__WHAT THE EXERCISE ASKS__
The response must consist of the complete listing below, reproduced without alteration.

┄┄┄┄┄┄┄┄┄┄

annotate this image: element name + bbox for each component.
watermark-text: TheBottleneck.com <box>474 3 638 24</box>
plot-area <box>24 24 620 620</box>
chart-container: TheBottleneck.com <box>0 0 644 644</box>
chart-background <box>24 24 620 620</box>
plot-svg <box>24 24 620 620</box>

┄┄┄┄┄┄┄┄┄┄

__EXERCISE OUTPUT__
annotate this image: element name + bbox for each component.
watermark-text: TheBottleneck.com <box>474 3 638 24</box>
plot-area <box>24 24 620 620</box>
chart-container: TheBottleneck.com <box>0 0 644 644</box>
chart-background <box>24 24 620 620</box>
plot-svg <box>24 24 620 620</box>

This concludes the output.